日本人の大部分は内側型変形性膝関節症(O脚変形)ですが、外側半月板切除後などに外側型変形性膝関節症(外側の関節だけ傷んでいるもの:X脚変形)を生じることがあります。
高齢であれば人工関節置換術となりますが、40から60歳代で活動性が高ければ、このようなX脚変形に対して大腿骨遠位骨切り術を行っております。高位脛骨骨切り術と同様、自分の関節が温存されるため、患者さんの満足度は高く、術後の活動性に制限はありません

高度内反変形に対する膝骨切り術

内側型変形性膝関節症(内側の関節だけ傷んでいるもの)でO脚の程度がひどく、大腿骨と脛骨の両方にO脚の原因がある場合、大腿骨・脛骨両方で骨切りをしてO脚を矯正します。
40から60歳代で活動性が高い方が適応となります。
大腿骨、脛骨両方にO脚の原因がある場合、高位脛骨骨切り術を行うと術後、膝関節面が傾き非生理学的な膝関節となるため、術後の関節面の傾きを保つため両方での骨切り術が必要となります。
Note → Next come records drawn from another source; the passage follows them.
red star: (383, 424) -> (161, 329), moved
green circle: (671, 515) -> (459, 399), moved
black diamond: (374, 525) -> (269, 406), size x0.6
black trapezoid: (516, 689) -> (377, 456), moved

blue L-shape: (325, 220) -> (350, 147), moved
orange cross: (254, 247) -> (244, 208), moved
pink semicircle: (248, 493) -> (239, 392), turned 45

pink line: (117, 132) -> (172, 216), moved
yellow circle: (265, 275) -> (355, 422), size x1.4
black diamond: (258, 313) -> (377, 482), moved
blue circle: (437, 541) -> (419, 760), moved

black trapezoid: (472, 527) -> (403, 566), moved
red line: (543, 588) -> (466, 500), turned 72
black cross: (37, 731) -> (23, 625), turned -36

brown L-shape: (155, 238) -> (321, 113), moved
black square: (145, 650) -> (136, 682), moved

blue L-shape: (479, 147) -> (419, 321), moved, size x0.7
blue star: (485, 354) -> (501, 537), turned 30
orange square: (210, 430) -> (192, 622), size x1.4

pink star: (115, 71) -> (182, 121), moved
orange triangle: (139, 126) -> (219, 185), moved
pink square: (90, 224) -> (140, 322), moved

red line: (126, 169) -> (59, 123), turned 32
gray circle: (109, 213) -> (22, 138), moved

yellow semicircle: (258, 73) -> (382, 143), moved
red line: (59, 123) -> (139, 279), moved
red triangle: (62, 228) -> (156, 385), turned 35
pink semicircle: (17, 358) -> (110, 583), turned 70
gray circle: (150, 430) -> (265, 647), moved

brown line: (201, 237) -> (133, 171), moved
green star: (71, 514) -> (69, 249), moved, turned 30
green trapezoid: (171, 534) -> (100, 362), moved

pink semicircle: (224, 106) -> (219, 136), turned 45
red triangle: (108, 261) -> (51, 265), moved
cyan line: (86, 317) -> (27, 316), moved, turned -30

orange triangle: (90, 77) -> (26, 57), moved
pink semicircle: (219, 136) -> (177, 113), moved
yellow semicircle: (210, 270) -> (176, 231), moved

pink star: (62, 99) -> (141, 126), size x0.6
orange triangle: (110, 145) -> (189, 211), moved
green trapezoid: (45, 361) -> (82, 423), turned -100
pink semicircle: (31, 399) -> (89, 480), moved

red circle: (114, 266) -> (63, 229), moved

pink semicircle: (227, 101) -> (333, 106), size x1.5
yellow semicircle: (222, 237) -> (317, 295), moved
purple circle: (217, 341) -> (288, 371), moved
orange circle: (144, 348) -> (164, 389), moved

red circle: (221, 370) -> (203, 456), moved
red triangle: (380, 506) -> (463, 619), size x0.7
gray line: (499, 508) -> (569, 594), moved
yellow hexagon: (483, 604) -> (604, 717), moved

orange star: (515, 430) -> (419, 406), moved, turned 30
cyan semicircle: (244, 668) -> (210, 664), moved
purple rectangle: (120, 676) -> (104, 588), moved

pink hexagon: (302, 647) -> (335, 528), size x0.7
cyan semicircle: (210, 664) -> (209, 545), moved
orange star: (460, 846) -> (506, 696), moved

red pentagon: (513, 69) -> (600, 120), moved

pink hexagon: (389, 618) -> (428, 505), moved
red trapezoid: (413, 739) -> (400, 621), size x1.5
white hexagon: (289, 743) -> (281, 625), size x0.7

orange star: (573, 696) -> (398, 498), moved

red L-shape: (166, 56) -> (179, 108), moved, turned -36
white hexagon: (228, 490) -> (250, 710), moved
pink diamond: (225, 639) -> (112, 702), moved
高位脛骨骨切り術同様、自分の関節が温存されるため、術後の活動性に制限はなくスポーツや農業などの仕事へ復帰された方も多くいます。一方で、高位脛骨骨切り術よりも後療法に時間を要し、骨癒合が得られるまでは痛みが多少続くこと、機能回復にはリハビリをしっかり行うことが必要です。